Let’s use the well-known C problem of printing “Hello World.” The following code prints “Hello World” using

printf

, which can print a string of characters:

#include<stdio.h>
int main() {
     printf(“hello, world\n”)
     return 0;
}

printf variable function in C

The signature of printf is illustrated in the code snippet below, which accepts several different types of inputs. The format string contains an encoded version of these arguments’ properties. printf is a variadic function that agrees with an arbitrary number of arguments.
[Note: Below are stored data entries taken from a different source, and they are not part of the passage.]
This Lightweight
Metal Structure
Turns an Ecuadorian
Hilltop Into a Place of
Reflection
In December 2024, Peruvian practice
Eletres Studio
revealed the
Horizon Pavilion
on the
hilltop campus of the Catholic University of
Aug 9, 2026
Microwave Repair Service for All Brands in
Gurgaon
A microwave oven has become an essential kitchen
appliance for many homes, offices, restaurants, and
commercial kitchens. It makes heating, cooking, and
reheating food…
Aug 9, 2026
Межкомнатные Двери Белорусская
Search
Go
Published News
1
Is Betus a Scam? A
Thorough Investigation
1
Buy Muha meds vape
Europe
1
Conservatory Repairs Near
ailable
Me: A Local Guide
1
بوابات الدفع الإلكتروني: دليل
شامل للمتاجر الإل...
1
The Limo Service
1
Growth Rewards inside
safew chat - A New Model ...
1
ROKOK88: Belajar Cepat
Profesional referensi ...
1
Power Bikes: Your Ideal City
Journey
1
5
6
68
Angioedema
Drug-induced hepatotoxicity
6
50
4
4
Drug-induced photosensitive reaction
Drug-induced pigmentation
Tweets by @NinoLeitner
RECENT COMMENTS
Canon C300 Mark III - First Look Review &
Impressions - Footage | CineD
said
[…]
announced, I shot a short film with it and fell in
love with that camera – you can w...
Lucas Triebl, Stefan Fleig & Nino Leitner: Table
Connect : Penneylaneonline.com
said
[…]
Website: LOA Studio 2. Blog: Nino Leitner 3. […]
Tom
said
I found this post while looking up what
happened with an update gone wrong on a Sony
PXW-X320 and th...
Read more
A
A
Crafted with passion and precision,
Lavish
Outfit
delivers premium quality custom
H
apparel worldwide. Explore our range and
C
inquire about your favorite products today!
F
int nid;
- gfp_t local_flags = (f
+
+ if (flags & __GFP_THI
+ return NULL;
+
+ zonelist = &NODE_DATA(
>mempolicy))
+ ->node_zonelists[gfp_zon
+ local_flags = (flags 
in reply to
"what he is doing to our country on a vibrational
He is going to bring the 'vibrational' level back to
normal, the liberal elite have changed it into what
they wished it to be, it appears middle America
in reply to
Int printf (const char * restrict format, ...); 

The code below outputs several string and numeric combinations to help us comprehend this notion. printf requires at least one string argument, backed by 0 or more arguments of various types, the specifics of which are encoded in format. The following code demonstrates this:

#include<stdio.h>
int main() {
     char myString[ ] = “hello World”;
     int myInt = 0;
     printf(“This is a string: %s” , myString)
     printf(“\nThis is a string: %s and an int: %d”, myString , myInt);
     return 0;
}

Why is printf insecure in C?

Here are some explanations for why printf in C is risky:

  • The format string and argument list are not matched at the compilation time.
  • According to standard C rules, using printf with too few arguments can result in unexplainable behavior but is not always accompanied by a warning.
  • Undefined behavior may cause compromised execution or possibly the activation of malicious code.
  • The idea of memory safety is broken when using a pointer * format.
  • The * format in the preceding example denotes a null-terminated string. The code is not compromised as a result. Therefore, it is the programmer’s obligation to make sure that any pointer points to a genuine piece of data.
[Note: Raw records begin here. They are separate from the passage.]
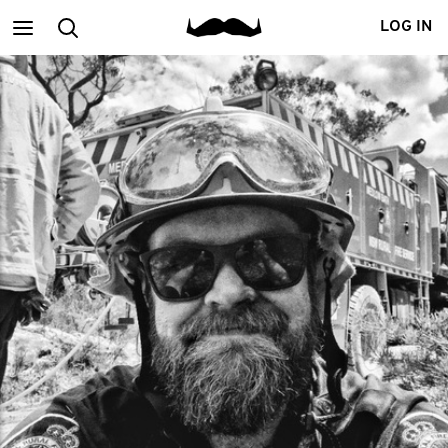
Main
Search
LOG IN
menu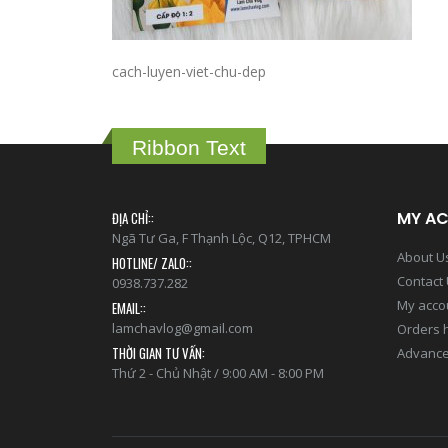
cach-luyen-viet-chu-dep
Ribbon Text
MY A
ĐỊA CHỈ::
Ngã Tư Ga, F Thạnh Lộc, Q12, TPHCM
About U
HOTLINE/ ZALO::
Contact
0938.737.282
My acco
EMAIL::
lamchavlog@gmail.com
Orders h
THỜI GIAN TƯ VẤN:
Advance
Thứ 2 - Chủ Nhật / 9:00 AM - 8:00 PM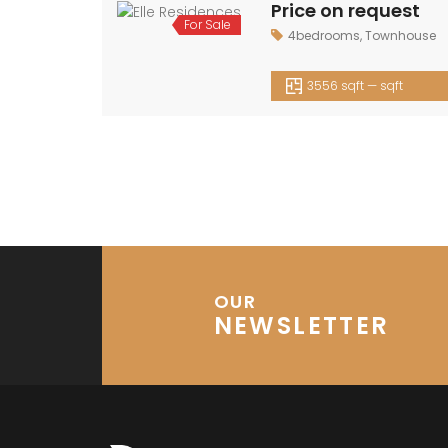
Price on request
For
4bedrooms
,
Townhouse
Sale
3556 sqft — sqft
OUR
NEWSLETTER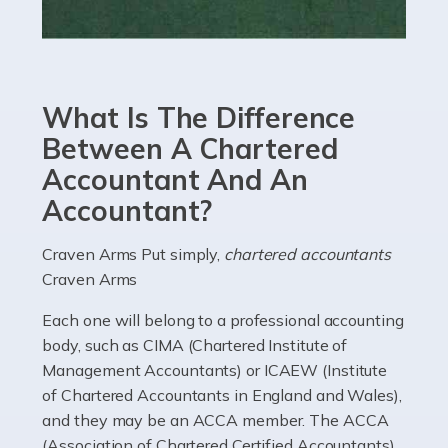
Read more
Accountants For eCommerce
Shopping via the Internet is now more popular here in
What Is The Difference
the UK than anywhere else, with projected revenue
currently in the billions and continuing to rise. More
Between A Chartered
than 80% of […]
Accountant And An
Accountant?
Read more
Accountants For Electricians
Craven Arms Put simply,
chartered accountants
Craven Arms
Where would we be without electricians? We rely on a
constant power supply to live our lives, and it's the
Each one will belong to a professional accounting
electricians that keep us going. If you're a self-
body, such as CIMA (Chartered Institute of
employed electrician […]
Management Accountants) or ICAEW (Institute
of Chartered Accountants in England and Wales),
Read more
and they may be an ACCA member. The ACCA
(Association of Chartered Certified Accountants)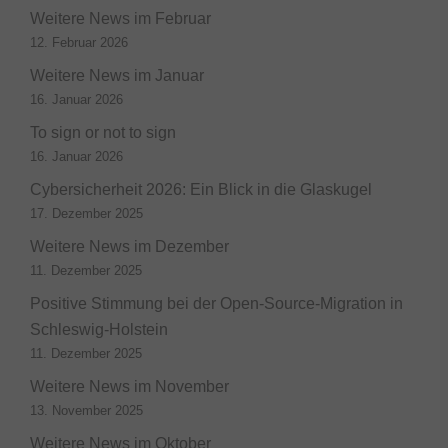
Weitere News im Februar
12. Februar 2026
Weitere News im Januar
16. Januar 2026
To sign or not to sign
16. Januar 2026
Cybersicherheit 2026: Ein Blick in die Glaskugel
17. Dezember 2025
Weitere News im Dezember
11. Dezember 2025
Positive Stimmung bei der Open-Source-Migration in
Schleswig-Holstein
11. Dezember 2025
Weitere News im November
13. November 2025
Weitere News im Oktober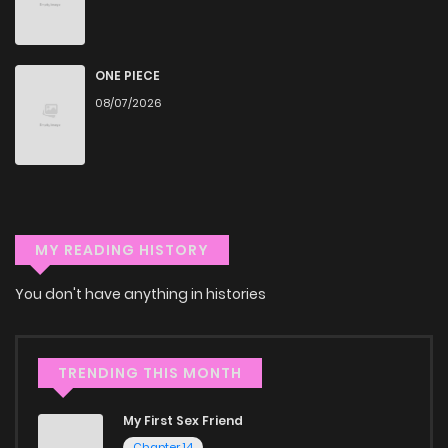
commitment to quality makes ZinManga one of the best
manga free websites for those who want to read manga
ONE PIECE
free.
08/07/2026
Accessibility
You can read On The Way Home, I Got A Bride And Twin
Daughters, But They Were Dragons on ZinManga from
various devices—whether it’s your computer, tablet, or
MY READING HISTORY
smartphone. This flexibility means you can enjoy your
favorite manga anytime, anywhere. Whether you’re at
You don't have anything in histories
home or on the go, you can read manga online without any
hassle. ZinManga is one of the top free manga reading
TRENDING THIS MONTH
sites, providing an excellent opportunity to indulge in free
manga online.
My First Sex Friend
Chapter 14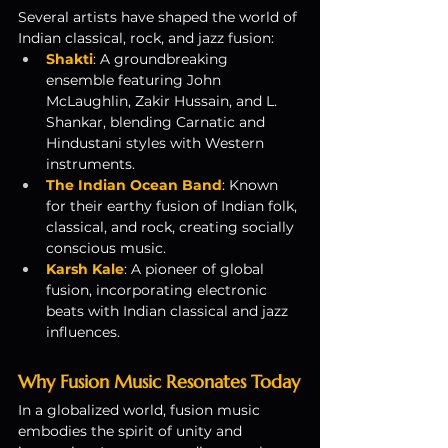
Several artists have shaped the world of 
Indian classical, rock, and jazz fusion:
Shakti
: A groundbreaking 
ensemble featuring John 
McLaughlin, Zakir Hussain, and L. 
Shankar, blending Carnatic and 
Hindustani styles with Western 
instruments.
The Indian Ocean Band
: Known 
for their earthy fusion of Indian folk, 
classical, and rock, creating socially 
conscious music.
Karsh Kale
: A pioneer of global 
fusion, incorporating electronic 
beats with Indian classical and jazz 
influences.
Why Fusion Music Resonates Today
In a globalized world, fusion music 
embodies the spirit of unity and 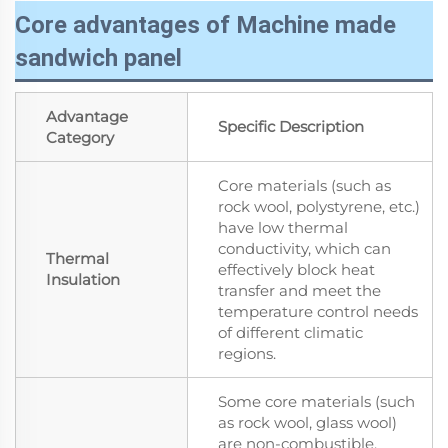
Core advantages of Machine made
sandwich panel
Advantage
Specific Description
Category
Core materials (such as
rock wool, polystyrene, etc.)
have low thermal
conductivity, which can
Thermal
effectively block heat
Insulation
transfer and meet the
temperature control needs
of different climatic
regions.
Some core materials (such
as rock wool, glass wool)
are non-combustible.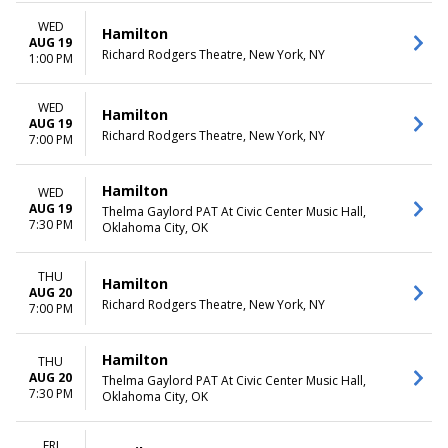
WED
Hamilton
AUG 19
Richard Rodgers Theatre, New York, NY
1:00 PM
WED
Hamilton
AUG 19
Richard Rodgers Theatre, New York, NY
7:00 PM
Hamilton
WED
AUG 19
Thelma Gaylord PAT At Civic Center Music Hall,
7:30 PM
Oklahoma City, OK
THU
Hamilton
AUG 20
Richard Rodgers Theatre, New York, NY
7:00 PM
Hamilton
THU
AUG 20
Thelma Gaylord PAT At Civic Center Music Hall,
7:30 PM
Oklahoma City, OK
FRI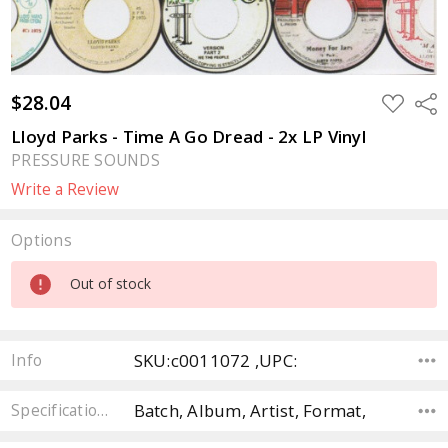
$28.04
ADD
Sha
TO
WISH
Lloyd Parks - Time A Go Dread - 2x LP Vinyl
LIST
PRESSURE SOUNDS
Write a Review
Options
Current
Out of stock
Stock:
SKU:c0011072 ,UPC:
Info
Batch, Album, Artist, Format,
Specifications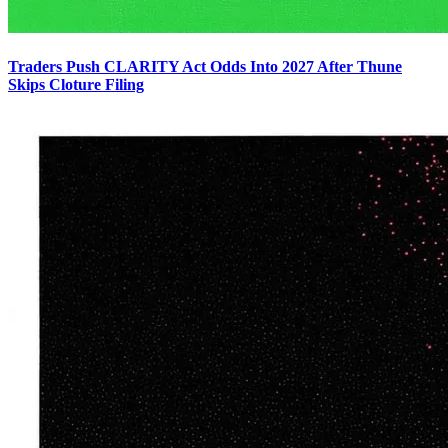
Traders Push CLARITY Act Odds Into 2027 After Thune
Skips Cloture Filing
Let’s examine a similar safe function in D now:

import std.stdio;

void main()
{
      writeln("Hello, World!");
}

 

What makes writeln safe in D?

Below are a few explanations for why writeln is secure in D:

  • It accepts a varying number of arguments of different kinds. Each signature has its own template preserved with the compiler.
  • When dealing with a varying argument using tuples, the writeln‘s additional memory safety is guaranteed at compile time using code templates.
  • In this case, a one-string type argument is used to call writeln. Strings in D are irreversible char arrays rather than pointers.

Points to remember

Here are some essential points to consider regarding safe functions.
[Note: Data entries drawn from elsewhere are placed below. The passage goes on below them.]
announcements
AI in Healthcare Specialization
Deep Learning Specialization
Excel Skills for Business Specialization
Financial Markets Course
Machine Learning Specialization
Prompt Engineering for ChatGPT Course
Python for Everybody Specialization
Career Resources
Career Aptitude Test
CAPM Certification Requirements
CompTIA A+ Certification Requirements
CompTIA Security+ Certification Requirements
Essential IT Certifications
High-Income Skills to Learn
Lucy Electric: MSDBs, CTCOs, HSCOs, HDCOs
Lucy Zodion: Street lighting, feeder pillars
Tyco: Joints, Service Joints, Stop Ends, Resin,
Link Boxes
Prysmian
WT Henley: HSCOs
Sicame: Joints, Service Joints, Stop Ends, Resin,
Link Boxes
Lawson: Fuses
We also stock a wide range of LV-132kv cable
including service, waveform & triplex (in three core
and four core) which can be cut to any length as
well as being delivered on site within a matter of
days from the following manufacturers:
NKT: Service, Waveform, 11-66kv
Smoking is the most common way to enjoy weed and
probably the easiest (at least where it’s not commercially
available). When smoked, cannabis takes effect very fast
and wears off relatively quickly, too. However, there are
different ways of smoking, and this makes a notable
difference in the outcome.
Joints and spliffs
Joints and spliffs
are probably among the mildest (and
  • Undefined behavior is absent from safe functions. It implies that they are unable to access free or recycled memory.
  • Safe functions can’t use reference parameters, global variables, or return values to change unsafe values from other program sections.
  • Safe functions are examined at compilation time to ensure they don’t contain features like pointer arithmetic and unsafe casts.
  • Runtime errors, like uninitialized class objects, can still occur in safe functions. However, they cannot access memory that has not been allocated. Hence they are memory-safe.

Limitations of safe functions

Safe functions have some limitations that make developing useful code exclusively using safe functions challenging. Here are some limitations of safe functions:

  • External functions cannot be called by safe functions.
  • Safe functions are not allowed to use system calls or execute I/O operations.
  • Memory safety does not guarantee portability, sound programming principles, the absence of byte order reliance, or the absence of other issues. It is only concerned with preventing potential memory corruption.

Conclusion

Safe functions are crucial to protecting memory in programming languages. They do this by defining safe values, operations, and interfaces, so that memory corruption is no longer possible. Here, we’ve helped you understand what they are and how they function with examples. In addition to safe string functions, there are many other security tools you can use to ensure the safety of your programming. We’ve discussed many of them in our other articles on application and coding safety, so be sure to check those out.